Further analysis indicates its not just (fuse)overlayfs affected per upstream MDEV.
While disabling the crash safety during initialization has some risks, any errors will abort the starting of the container because of the SQL errors. I do have a crash safe performance optimization work in progress that will be ready for next release (and consumes ~3s for the tz initialization).
This change will help the default deployment of mariadb containers of the user base without penalty.
The Aria implementation of checkpointing incurs significant penalty on fuse-overlayfs that occurs significantly in container environments, especially those without a /var/lib/mysql volume.

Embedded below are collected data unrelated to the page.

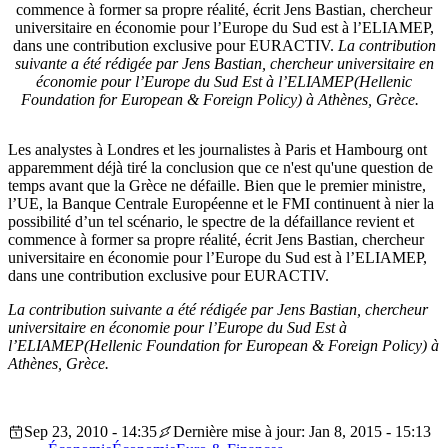
commence à former sa propre réalité, écrit Jens Bastian, chercheur
universitaire en économie pour l’Europe du Sud est à l’ELIAMEP,
dans une contribution exclusive pour EURACTIV.
La contribution
suivante a été rédigée par Jens Bastian, chercheur universitaire en
économie pour l’Europe du Sud Est à l’ELIAMEP(Hellenic
Foundation for European & Foreign Policy) à Athènes, Grèce.
Les analystes à Londres et les journalistes à Paris et Hambourg ont
apparemment déjà tiré la conclusion que ce n'est qu'une question de
temps avant que la Grèce ne défaille. Bien que le premier ministre,
l’UE, la Banque Centrale Européenne et le FMI continuent à nier la
possibilité d’un tel scénario, le spectre de la défaillance revient et
commence à former sa propre réalité, écrit Jens Bastian, chercheur
universitaire en économie pour l’Europe du Sud est à l’ELIAMEP,
dans une contribution exclusive pour EURACTIV.
La contribution suivante a été rédigée par Jens Bastian, chercheur
universitaire en économie pour l’Europe du Sud Est à
l’ELIAMEP(Hellenic Foundation for European & Foreign Policy) à
Athènes, Grèce.
Sep 23, 2010 - 14:35
Dernière mise à jour: Jan 8, 2015 - 15:13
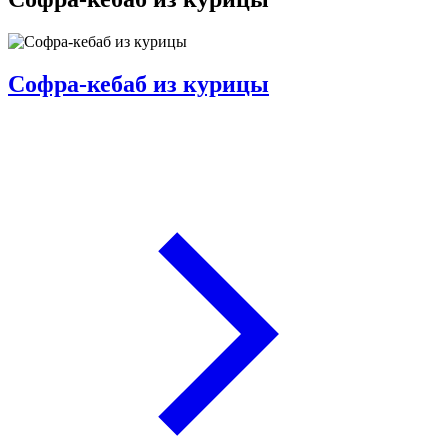
Софра-кебаб из курицы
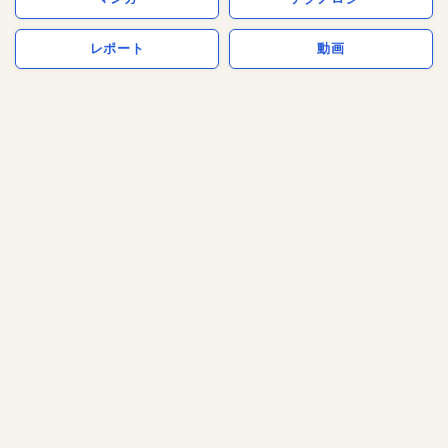
レポート
動画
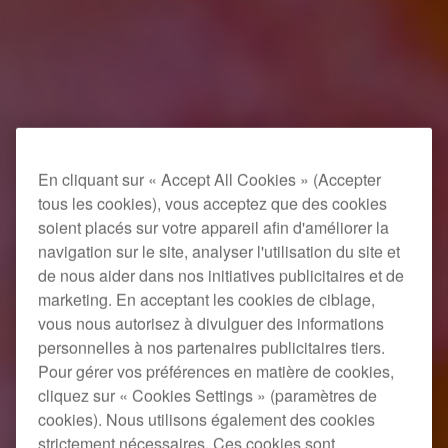
En cliquant sur « Accept All Cookies » (Accepter
tous les cookies), vous acceptez que des cookies
soient placés sur votre appareil afin d'améliorer la
navigation sur le site, analyser l'utilisation du site et
de nous aider dans nos initiatives publicitaires et de
marketing. En acceptant les cookies de ciblage,
vous nous autorisez à divulguer des informations
personnelles à nos partenaires publicitaires tiers.
Pour gérer vos préférences en matière de cookies,
cliquez sur « Cookies Settings » (paramètres de
cookies). Nous utilisons également des cookies
strictement nécessaires. Ces cookies sont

This is the bit that has me confused -- this image defines /var/lib/mysql
to be a volume, and the users reporting slowness are all thus using that default volume (there doesn't exist a way to "unvolume"), so none of them are using MariaDB on top of an overlay
data directory (although I can see how/why that would cause a significant performance overhead, which is precisely why we define the VOLUME
in the first place, even though it has downsides for more esoteric deployment methods).
The common thread we saw in the "slowness" discussions was spinning disks vs SSDs (or even SSDs with very low available IOPS), so I'd love to make sure we're testing the same thing before we merge a fix which is made assuming the two slowness tests are the same.
I was wrong about overlayfs being the cause. I generally saw problems even on my local nvme. tmpfs as a VOLUME didn't seem to be an issue.
Catch me as @Daniel Black
on https://mariadb.zulipchat.com because I'd like to make sure we understand each other fully on this and there's a lot of detail.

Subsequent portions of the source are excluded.